Matter smart home devices
The list of devices that Matter will cover is pretty exhaustive – lighting and electrics, heating and cooling, locks and security devices, windows and blinds, and TVs are all included – and the line-up of alliance members and participants reads like a who’s who of the smart home tech world: Amazon, Apple, Google, Samsung, Philips Hue, Switchbot, Aqara, Roborock, Huawei, Oppo, Logitech, Xiaomi, iRobot and Panasonic are just some of the names on the 600+ strong list.
In short, it should have your whole smart home covered.
When Matter 1.0 went live in November 2022, the CSA announced that it has certified over 190 smart home devices for Matter and that number has steadily risen since.
That initial launch included eight device categories: light bulbs and light switches, plugs, door locks, thermostats and HVAC controllers, blinds and shades, smart sensors, bridges, smart TVs and streaming devices.

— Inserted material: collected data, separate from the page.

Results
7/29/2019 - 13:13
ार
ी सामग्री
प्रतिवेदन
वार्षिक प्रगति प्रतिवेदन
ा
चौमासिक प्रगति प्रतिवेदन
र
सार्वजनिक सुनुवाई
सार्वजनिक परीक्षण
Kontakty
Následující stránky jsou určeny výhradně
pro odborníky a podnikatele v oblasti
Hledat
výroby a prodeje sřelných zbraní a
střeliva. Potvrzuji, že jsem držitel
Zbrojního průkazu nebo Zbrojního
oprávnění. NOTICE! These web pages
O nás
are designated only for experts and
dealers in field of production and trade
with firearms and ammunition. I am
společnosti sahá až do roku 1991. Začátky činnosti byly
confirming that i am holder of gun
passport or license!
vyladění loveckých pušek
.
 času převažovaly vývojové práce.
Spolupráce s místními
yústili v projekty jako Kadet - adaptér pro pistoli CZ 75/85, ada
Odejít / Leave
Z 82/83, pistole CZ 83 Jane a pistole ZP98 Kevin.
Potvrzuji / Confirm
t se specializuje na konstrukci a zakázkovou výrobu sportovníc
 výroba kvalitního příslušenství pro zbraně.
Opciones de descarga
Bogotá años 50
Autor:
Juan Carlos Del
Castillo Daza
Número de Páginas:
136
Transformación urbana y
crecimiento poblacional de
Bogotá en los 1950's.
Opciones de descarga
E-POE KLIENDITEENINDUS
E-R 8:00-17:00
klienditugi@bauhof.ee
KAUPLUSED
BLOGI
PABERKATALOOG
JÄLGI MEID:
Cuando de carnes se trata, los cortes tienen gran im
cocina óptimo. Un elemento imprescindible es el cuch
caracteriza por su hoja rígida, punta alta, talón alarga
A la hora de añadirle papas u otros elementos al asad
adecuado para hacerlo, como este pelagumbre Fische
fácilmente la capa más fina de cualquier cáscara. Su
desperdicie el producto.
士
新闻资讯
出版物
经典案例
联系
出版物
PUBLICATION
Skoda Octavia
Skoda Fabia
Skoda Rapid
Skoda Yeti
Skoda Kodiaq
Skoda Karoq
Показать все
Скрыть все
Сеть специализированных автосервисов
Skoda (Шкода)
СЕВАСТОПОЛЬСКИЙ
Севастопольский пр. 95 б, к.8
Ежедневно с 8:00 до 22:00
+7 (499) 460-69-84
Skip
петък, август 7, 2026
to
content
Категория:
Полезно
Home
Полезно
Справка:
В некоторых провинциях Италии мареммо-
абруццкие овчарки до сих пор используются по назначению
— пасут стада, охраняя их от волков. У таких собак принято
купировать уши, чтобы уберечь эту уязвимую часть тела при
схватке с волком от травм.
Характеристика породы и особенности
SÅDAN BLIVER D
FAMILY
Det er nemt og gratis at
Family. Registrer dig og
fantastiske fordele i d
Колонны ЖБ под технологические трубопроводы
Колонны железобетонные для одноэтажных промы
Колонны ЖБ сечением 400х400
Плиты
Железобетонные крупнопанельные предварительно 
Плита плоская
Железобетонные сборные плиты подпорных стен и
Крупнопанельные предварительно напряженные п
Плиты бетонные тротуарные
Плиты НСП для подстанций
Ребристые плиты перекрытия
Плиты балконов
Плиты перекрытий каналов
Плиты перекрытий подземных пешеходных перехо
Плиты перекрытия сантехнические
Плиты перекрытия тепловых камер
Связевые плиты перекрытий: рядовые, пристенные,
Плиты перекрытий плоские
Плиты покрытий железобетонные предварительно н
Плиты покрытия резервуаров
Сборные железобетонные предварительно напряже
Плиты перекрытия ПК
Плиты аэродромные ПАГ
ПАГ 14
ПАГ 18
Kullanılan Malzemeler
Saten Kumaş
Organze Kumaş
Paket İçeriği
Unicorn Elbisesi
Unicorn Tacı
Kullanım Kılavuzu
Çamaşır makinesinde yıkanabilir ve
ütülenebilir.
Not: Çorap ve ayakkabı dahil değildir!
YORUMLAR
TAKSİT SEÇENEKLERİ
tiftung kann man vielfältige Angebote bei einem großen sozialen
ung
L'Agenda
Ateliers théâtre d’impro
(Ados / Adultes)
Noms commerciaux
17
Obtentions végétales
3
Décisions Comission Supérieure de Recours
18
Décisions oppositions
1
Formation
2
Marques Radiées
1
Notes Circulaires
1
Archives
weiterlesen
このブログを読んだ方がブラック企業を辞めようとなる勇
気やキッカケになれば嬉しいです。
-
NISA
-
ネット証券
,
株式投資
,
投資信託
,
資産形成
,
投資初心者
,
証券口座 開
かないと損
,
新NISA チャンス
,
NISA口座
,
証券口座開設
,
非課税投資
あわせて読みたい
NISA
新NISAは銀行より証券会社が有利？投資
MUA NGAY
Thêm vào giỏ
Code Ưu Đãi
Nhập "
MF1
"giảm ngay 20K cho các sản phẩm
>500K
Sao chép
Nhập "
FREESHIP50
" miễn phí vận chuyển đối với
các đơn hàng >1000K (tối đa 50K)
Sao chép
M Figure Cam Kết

Fast forward to October 2023 and, with Matter 1.2 going live, we’re now up to 17 device types for Matter with refrigerators, room air conditioners, dishwashers, laundry washers, robotic vacuums, smoke & carbon monoxide alarms, air quality sensors, air purifiers and fans all added to the mix.
The CSA also used the 1.2 launch to update us that there had been over 24,600 downloads of the Matter spec, resulting in 1,214 Matter device certifications.
What about existing kit?
This very much depends on the manufacturer and the device, but some companies have already come out and updated their existing products to support Matter.
Those companies include the likes of Philips Hue, Eve, WiZ and Nanoleaf, and the big boys – Apple, Amazon, Google and SmartThings have already started making their devices Matter compatible.
The fact that Matter works with existing tech standards (and can be implemented with a simple software update) helps on this front, although the inexorable march of capitalism teaches us that many brands are likely to use Matter compatibility to flog you new stuff instead.
Also, Matter is designed to work alongside existing smart home standards. So if you already have a comprehensive Z-Wave network, for example, you will be able to tie that into Matter using a bridge and a third-party hub that supports different standards.
This handy visual that Tuya had on its stand at IFA 2022 demonstrates how this could work:
Legacy devices from the-time-before-Matter will also be able to come to the Matter party, via a hub or bridge that is made Matter certified.
This is the path taken by Signify, for example, which has had its Hue Bridge Matter certified but is not adding Matter to individual bulbs.
The good news there is your 10-year old Hue bulbs will sync with a Matter system, the bad news is we’re still not likely to see the end of extra hubs and bridges anytime soon.
Most of the coverage from the Matter launch has been on smart home devices such as sensors, locks and lights, but there’s a major feature included in Matter 1.0 that has slipped under the radar a bit.
Matter Casting, which is available to TV brands building with Matter, has big plans to shake up the fragmented device to screen video streaming category.
Matter not only allows for the control of smart TVs but also offers devs, streaming platforms and TV manufacturers the tools to provide users a new, and hopefully simpler, way of beaming video action from a device such as smart phone, tablet or even smart speaker to a TV.
Does it have any rivals?
Sort of but not really as even ‘rival’ platforms will want to be compatible with a Matter smart home system.
With Zigbee and Samsung’s SmartThings part of the Matter family, there’s really only Z-Wave as a genuine competitor – and the Danish tech has quite the head start.
Z-Wave went live way back in 2001, when the idea of a smart home was still the stuff of sci-fi to most people, but there are now over 100 million Z-Wave devices in use worldwide, with over 3,300 Z-Wave-certified products available to buy.
While Z-Wave isn’t on Matter’s list of partners, the outbreak of a good old-fashioned format war seems unlikely. “It’s incorrect to think that Z-Wave is sitting on the other side of this,” Mitch Klein, Z-Wave’s executive director, told The Ambient back in April. “We are actually in communication and working with them.”